Sunday, 31 May 2026

"Would you want to go caving?"

was the question being asked me in the supermarket yesterday. There were two men discussing the attempts to rescue the men stuck in a cave system in Laos. 

One of these two men apparently knew the man from this state who had gone to help with the rescue. Neither man knew much about "caving" but neither wanted to do it. 

I hope they did not realise how much even the question made me feel shaky. I do not like very small, dark spaces. The idea of being in dark, wet, cold place where you can barely move and there is rough rock around you is the stuff of nightmares. Why do people want to do it?

It rates along with climbing Mt Everest or rowing across the Pacific in a rubber dinghy for me. I will never do any of these things. I would not want to do them even if I had the physical capacity to do them.

My parents took us on a caravan trip to the neighbouring state one year. It was not quite a holiday. The Senior Cat had a two day conference at the other end. Mum was checking out the then boarding school for the children of Christian Scientists. She wanted us to go there. We did not want to go but, if the money had been there, my brother and I would have been dispatched to it. Fortunately the idea never came to anything. I think we really would have run away if she had succeeded. 
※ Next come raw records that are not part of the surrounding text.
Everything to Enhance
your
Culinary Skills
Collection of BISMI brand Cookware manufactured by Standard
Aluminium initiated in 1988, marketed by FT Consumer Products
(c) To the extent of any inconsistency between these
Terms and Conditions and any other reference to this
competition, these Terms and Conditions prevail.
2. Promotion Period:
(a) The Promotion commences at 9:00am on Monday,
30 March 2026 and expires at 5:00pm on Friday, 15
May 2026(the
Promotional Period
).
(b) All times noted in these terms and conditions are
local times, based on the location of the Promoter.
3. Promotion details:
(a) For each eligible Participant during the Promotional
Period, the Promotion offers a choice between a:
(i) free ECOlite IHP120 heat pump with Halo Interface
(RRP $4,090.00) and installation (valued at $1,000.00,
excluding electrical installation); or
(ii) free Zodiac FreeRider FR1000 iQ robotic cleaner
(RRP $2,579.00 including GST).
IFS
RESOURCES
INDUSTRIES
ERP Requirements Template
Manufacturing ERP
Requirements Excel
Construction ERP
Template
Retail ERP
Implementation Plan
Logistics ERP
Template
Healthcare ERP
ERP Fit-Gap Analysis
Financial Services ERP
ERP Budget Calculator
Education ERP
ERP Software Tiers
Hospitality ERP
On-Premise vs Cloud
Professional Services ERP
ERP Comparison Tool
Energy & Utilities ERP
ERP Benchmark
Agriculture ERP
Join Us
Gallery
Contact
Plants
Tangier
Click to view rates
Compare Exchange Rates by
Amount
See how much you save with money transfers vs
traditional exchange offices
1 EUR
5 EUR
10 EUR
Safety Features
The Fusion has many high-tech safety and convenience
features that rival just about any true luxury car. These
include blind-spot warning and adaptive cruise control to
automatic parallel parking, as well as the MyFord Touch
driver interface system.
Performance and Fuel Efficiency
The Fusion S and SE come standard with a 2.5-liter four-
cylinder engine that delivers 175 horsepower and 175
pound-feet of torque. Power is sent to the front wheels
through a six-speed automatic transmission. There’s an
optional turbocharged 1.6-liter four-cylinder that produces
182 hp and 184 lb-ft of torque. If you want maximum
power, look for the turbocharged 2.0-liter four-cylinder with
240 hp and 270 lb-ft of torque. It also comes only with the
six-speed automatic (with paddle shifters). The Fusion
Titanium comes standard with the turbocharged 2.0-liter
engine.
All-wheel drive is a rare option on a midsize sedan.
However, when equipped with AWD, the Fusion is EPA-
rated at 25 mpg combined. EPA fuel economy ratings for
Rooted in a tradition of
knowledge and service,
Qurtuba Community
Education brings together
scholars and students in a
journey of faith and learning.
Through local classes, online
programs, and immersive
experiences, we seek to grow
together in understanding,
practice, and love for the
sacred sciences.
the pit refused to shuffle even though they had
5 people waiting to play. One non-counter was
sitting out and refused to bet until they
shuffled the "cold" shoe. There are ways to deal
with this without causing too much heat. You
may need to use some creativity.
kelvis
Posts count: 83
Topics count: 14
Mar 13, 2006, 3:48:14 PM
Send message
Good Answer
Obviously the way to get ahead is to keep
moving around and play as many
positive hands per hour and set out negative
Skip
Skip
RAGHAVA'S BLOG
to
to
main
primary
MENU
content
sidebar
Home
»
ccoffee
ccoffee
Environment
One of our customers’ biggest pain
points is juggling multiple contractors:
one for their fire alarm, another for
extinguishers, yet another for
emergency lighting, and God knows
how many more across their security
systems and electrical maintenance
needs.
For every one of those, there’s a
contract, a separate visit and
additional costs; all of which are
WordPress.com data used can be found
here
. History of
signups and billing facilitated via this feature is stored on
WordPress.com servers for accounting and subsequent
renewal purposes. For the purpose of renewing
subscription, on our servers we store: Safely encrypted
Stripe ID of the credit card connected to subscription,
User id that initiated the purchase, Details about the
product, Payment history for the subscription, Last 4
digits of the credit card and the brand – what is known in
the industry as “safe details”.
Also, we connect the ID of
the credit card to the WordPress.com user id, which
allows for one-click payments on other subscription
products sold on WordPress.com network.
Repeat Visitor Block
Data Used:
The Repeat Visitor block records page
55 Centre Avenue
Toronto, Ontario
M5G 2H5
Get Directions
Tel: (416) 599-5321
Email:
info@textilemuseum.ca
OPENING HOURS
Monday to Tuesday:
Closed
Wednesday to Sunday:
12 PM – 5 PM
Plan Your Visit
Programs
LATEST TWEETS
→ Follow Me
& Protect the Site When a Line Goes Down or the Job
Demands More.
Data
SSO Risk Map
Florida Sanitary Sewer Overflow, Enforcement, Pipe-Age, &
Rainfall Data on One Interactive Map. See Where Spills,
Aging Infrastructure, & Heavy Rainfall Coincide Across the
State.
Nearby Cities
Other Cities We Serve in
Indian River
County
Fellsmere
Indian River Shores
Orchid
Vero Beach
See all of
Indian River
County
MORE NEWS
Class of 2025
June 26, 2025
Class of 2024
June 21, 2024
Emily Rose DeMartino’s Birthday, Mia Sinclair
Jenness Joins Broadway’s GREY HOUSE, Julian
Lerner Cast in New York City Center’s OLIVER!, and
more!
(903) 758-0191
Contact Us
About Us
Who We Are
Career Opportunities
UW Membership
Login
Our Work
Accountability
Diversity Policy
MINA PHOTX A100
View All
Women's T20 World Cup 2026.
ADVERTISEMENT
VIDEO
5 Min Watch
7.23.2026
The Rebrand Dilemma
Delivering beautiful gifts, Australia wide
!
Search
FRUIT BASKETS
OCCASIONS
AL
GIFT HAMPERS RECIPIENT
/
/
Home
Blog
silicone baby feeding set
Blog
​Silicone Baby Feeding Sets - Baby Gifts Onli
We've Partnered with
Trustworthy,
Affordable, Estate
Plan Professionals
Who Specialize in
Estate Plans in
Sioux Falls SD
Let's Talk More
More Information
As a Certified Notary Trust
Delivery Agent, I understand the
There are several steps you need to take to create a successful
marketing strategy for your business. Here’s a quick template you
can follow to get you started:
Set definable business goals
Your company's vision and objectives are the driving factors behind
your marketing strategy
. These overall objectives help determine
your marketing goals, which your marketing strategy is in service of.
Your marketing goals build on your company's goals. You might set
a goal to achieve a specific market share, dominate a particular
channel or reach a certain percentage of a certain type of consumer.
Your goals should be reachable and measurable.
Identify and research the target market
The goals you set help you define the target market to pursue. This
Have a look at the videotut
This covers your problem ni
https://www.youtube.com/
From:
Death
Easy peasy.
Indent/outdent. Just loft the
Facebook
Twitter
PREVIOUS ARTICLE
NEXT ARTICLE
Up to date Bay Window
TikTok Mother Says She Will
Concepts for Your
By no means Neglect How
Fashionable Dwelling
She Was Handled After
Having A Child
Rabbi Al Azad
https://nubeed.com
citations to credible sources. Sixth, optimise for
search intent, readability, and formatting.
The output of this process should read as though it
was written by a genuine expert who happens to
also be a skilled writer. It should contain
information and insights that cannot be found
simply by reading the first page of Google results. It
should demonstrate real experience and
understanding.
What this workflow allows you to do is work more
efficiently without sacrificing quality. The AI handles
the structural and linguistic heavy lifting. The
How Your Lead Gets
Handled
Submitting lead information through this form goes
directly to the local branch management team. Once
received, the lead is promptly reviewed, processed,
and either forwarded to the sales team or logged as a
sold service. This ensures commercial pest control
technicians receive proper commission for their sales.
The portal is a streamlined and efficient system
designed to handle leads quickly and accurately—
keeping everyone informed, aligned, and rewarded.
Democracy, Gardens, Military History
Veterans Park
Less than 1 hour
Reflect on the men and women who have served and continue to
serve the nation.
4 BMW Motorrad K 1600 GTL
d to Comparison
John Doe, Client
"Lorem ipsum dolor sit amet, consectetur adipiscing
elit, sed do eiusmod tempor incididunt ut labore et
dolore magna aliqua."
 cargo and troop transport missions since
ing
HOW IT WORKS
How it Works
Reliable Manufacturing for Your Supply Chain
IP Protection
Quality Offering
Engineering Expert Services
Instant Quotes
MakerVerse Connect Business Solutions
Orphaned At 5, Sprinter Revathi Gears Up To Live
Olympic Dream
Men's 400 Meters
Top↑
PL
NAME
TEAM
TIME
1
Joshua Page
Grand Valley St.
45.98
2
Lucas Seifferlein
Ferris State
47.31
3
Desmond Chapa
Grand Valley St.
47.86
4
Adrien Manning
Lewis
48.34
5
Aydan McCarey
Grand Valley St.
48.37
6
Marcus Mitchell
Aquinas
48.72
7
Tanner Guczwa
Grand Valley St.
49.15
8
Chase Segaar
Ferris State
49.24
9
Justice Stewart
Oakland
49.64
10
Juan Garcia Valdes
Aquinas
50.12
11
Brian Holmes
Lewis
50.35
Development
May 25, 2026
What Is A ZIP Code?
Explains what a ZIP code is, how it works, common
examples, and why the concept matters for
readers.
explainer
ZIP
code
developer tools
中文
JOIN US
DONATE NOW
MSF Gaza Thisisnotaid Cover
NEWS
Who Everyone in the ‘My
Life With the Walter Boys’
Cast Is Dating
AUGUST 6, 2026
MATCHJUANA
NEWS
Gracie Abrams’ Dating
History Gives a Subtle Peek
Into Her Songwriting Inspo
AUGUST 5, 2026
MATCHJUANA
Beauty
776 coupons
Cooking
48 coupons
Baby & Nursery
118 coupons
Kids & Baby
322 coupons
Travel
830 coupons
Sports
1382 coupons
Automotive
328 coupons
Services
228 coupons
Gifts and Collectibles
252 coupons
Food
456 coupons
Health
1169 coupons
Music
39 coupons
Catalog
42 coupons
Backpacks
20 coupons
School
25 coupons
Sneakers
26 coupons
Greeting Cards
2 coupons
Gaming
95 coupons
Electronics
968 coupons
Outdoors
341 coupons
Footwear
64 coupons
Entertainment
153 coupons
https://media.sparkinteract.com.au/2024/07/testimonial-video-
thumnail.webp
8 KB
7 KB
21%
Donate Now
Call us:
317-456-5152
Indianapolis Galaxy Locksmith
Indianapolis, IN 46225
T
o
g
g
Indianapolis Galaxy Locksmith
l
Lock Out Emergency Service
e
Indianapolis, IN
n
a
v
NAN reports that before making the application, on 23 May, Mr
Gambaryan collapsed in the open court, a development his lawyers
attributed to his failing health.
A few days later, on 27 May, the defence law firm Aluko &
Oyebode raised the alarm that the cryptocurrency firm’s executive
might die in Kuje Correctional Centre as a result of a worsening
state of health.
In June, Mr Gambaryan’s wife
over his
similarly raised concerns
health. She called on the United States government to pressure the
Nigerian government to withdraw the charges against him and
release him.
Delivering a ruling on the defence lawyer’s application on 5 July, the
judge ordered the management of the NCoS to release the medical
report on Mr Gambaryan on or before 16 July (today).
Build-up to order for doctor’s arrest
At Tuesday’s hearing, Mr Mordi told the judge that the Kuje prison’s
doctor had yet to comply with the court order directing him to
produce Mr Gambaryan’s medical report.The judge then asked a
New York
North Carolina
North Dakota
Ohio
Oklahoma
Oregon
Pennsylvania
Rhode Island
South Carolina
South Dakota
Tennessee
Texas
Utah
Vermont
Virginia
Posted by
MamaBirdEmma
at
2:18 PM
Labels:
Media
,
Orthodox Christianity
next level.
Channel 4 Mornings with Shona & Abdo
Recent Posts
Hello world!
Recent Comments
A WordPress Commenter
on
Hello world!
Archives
Perhaps it was that visit and the awareness of a certain tension between our parents that made the trip to the caves more stressful. There had been no argument. They did not argue. I suppose the Senior Cat knew there was no real likelihood of us being sent off to any boarding school in another state. The money simply would not be there. Mum's parents had no money and nobody else was going to pay for it. Mum got as far as the deposit for me and no further. She must have paid for it herself. I remember seeing the uniform list that was sent. Perhaps the association with that memory is part of the next.

On the way back we took it slowly towing a tiny caravan. We came along the coastline and then inland slightly. There was the "Blue Lake" and then, a bit further along, there were the caves. In those days you could just go in and out with a local person to show you. The caves were nothing like the caves the men were trapped in but they are still caves. They are dark and damp and all the stalactites and stalagmites in the world did not make it "beautiful" for me. I hated it. Mum insisted I went on into it, that I walked (or stumbled) around it. She gave us all a lesson on how they were formed and why they were so significant. I hated every minute of it. I was just told, "Don't be so silly. If you don't stop behaving like that now I will..." I cannot remember what the proposed punishment was. I was probably too frightened by then.

My brother backed me. I remember him saying, "It was horrible in there. I don't ever want to be a cave man." 

I have no doubt my mother genuinely believed she was providing us with an experience that we would appreciate. She had visited the caves as a child and apparently enjoyed the experience. That any of us might not feel the same way almost certainly would have surprised her. 

I remember the wonderful sensation of coming outside again. The sky was a solid blue. The air was warm. It was a different sort of quiet. I could hear the birds. There were all sorts of colours around me again. It felt so much safer. 

We went on to the place where we would be spending the night. I watched the road and counted fence posts and tried not to think of the caves. Mum was still rather cross with us. We were told we did not appreciate how lucky we were. Perhaps we did not - or perhaps we did.

That evening Mum sent my brother and me off to the shower block of the caravan park. She could see us from where we had to go I suppose. It was growing dark by then but that did not bother us. I can remember my brother saying, "I am never never never going in another cave." I could only fervently agree.